• _WHAT IS BEING ASKED_
Look for the line containing "osso propósito é fornecer notícias com" and the line containing "kopalnico in prostorno" in the entries below. Copy those two and all lines between them exactly, leaving out pictures.

Segment Start: RECORD EXCERPTS

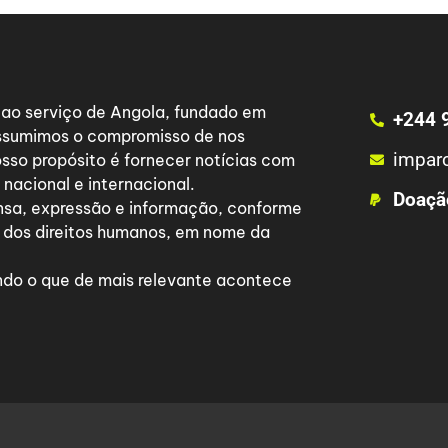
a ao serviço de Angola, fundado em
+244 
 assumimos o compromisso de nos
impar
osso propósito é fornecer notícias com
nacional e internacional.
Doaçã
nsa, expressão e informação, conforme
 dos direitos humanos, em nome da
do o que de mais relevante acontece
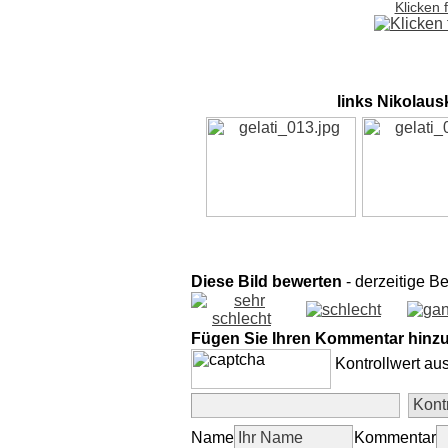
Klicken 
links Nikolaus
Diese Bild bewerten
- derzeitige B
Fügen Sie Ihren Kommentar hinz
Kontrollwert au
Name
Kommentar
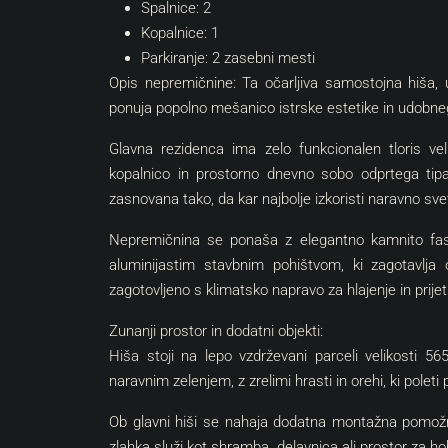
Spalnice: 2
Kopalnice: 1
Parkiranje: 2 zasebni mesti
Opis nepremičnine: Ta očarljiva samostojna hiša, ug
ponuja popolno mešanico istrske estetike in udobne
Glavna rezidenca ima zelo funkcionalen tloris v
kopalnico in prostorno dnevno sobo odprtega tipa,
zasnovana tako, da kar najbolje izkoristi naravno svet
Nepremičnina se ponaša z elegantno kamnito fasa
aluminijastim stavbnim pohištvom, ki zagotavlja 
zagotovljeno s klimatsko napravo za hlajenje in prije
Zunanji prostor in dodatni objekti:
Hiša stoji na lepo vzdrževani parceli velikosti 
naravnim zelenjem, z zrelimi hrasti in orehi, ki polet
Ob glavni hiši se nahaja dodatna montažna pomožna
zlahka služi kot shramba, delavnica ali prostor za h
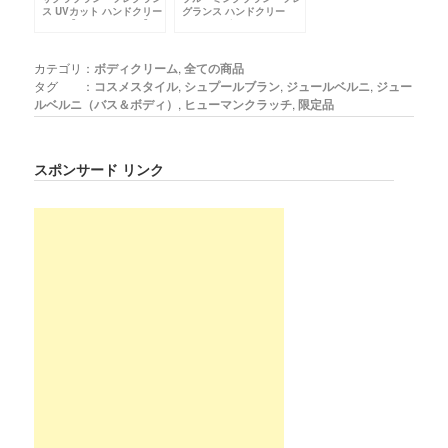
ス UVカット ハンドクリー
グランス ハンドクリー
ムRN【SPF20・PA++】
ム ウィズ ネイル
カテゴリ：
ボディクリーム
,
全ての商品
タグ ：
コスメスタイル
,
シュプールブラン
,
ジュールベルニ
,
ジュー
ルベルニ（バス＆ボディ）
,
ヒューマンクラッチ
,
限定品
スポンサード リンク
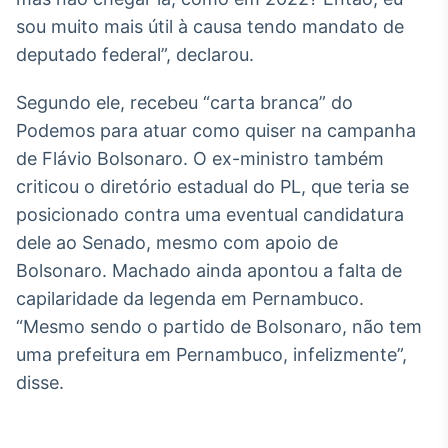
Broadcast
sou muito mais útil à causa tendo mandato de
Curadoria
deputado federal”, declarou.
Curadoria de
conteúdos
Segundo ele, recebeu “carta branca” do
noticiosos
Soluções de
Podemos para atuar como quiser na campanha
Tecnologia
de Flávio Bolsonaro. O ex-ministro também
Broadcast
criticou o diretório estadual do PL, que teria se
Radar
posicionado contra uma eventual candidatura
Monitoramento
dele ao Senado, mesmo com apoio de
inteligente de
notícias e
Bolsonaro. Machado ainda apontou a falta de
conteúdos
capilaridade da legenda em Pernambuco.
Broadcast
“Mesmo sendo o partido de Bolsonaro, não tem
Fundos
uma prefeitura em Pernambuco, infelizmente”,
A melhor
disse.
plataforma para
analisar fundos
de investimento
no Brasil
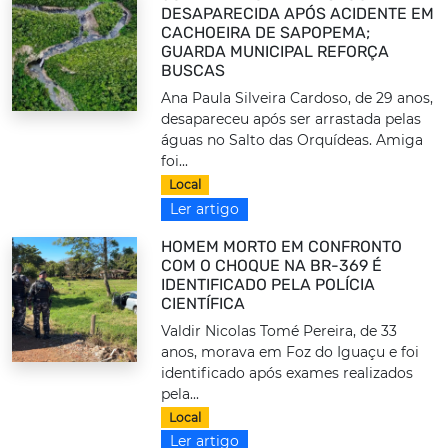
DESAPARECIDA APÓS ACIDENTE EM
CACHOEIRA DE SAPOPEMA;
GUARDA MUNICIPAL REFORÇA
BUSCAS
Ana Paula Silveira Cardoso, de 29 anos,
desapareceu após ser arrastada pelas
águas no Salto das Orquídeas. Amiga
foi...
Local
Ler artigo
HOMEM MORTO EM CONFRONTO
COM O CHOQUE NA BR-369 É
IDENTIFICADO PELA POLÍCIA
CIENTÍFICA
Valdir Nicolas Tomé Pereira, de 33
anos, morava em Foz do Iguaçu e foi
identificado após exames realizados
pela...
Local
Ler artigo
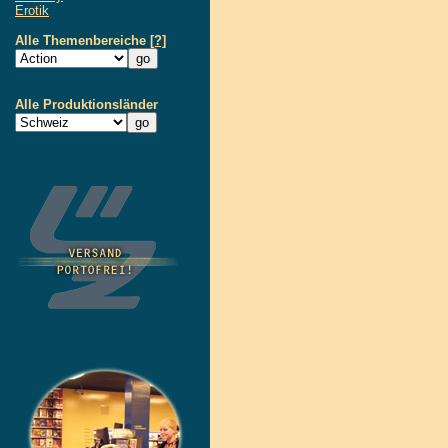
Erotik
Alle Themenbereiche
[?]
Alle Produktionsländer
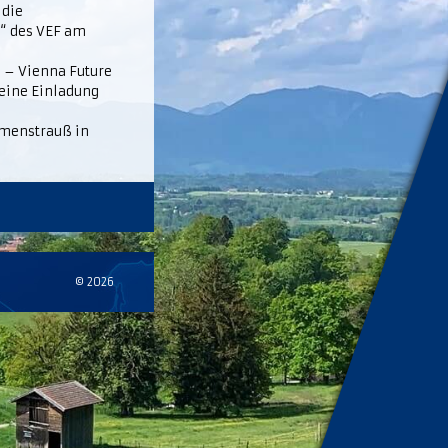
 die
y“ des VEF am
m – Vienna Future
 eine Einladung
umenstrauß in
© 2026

Segment End: RECORD EXCERPTS
Segment Start: RECORD EXCERPTS

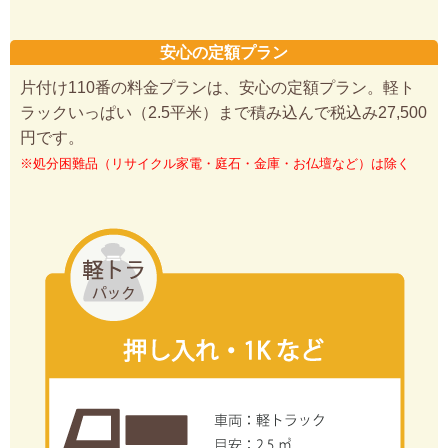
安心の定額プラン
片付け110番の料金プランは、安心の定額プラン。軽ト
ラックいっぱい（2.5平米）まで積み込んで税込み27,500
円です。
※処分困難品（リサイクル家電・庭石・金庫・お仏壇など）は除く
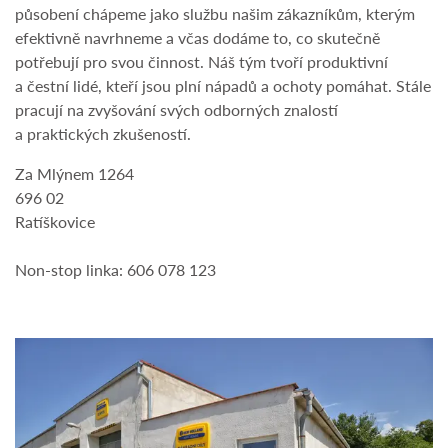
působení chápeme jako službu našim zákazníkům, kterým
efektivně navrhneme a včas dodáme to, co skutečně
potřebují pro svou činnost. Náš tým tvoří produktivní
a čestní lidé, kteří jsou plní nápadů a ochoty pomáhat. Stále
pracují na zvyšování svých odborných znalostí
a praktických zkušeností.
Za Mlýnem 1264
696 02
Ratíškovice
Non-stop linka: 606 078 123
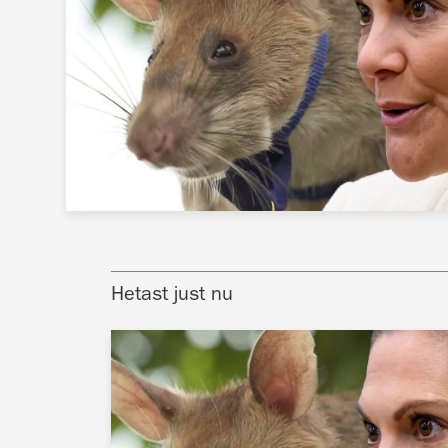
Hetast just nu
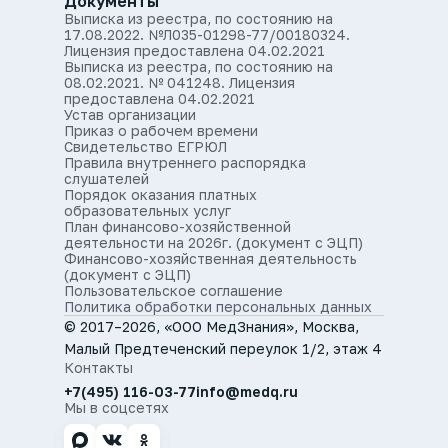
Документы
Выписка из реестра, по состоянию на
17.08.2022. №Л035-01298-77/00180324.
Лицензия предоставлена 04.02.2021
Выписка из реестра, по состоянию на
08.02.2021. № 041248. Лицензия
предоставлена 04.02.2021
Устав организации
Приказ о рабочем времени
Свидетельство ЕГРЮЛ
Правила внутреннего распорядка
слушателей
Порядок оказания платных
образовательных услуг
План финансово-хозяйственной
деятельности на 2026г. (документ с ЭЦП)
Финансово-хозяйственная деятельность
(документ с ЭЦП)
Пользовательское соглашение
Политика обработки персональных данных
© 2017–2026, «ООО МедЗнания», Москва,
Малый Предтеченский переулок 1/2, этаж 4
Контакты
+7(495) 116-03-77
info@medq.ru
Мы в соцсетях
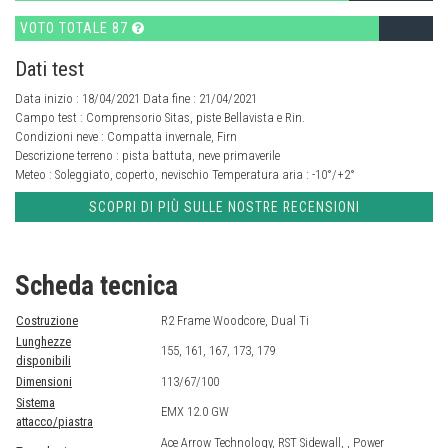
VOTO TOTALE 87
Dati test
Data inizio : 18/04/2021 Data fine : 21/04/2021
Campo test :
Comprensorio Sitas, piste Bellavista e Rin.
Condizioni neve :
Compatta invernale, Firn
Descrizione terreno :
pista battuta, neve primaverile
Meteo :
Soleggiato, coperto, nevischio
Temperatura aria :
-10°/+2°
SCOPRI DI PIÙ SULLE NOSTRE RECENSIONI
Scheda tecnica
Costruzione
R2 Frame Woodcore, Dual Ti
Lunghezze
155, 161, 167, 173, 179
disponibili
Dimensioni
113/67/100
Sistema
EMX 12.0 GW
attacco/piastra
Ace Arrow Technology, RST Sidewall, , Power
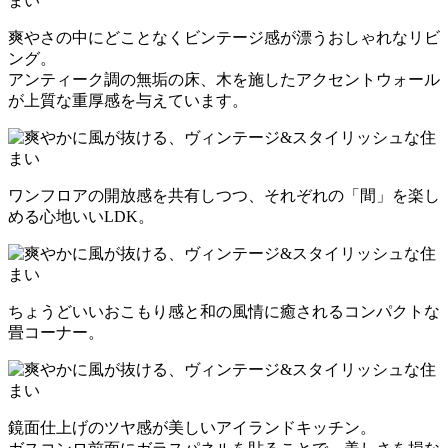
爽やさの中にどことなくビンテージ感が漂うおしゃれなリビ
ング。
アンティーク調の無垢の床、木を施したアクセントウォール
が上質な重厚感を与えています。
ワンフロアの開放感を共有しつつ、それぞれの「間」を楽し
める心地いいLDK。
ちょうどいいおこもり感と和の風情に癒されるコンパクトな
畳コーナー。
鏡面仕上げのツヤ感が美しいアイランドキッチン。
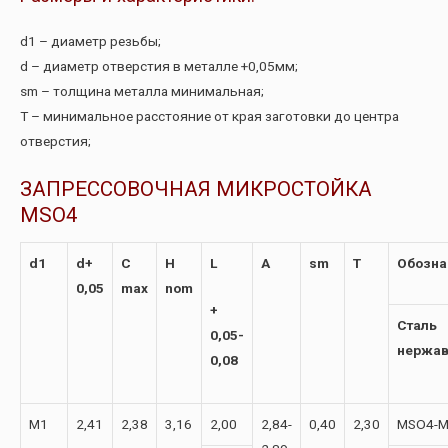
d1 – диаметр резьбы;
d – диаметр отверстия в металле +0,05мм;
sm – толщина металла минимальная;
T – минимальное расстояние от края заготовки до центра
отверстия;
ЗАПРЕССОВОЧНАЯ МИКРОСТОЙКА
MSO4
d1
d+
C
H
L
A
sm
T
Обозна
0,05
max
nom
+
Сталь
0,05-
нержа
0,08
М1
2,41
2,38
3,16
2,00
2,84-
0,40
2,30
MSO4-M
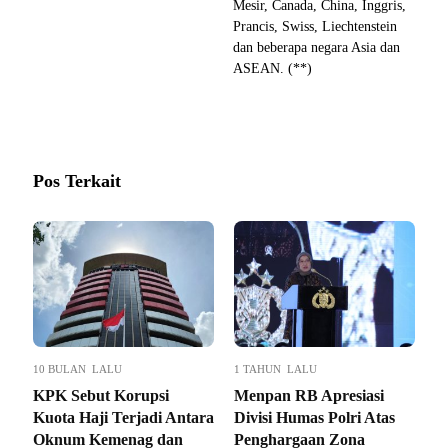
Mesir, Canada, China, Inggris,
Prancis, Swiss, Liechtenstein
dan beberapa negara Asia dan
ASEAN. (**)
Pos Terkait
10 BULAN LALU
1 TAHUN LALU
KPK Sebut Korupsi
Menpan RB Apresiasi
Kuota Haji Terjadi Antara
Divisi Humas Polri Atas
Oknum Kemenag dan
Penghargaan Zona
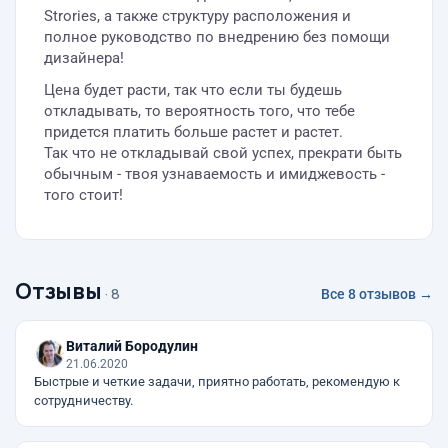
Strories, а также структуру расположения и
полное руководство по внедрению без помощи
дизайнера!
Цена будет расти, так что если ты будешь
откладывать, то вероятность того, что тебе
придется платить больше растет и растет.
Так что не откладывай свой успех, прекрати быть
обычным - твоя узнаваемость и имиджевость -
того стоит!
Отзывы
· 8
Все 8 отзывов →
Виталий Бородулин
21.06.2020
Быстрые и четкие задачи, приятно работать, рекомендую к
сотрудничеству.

Segment End: RECORD EXCERPTS

• _WORKED SOLUTION_
osso propósito é fornecer notícias com
nacional e internacional.
Doaçã
nsa, expressão e informação, conforme
 dos direitos humanos, em nome da
do o que de mais relevante acontece
Klicken 
links Nikolaus
Diese Bild bewerten
- derzeitige B
Fügen Sie Ihren Kommentar hinz
Kontrollwert au
Name
Kommentar
Spalnice: 2
Kopalnice: 1
Parkiranje: 2 zasebni mesti
Opis nepremičnine: Ta očarljiva samostojna hiša, ug
ponuja popolno mešanico istrske estetike in udobne
Glavna rezidenca ima zelo funkcionalen tloris v
kopalnico in prostorno dnevno sobo odprtega tipa,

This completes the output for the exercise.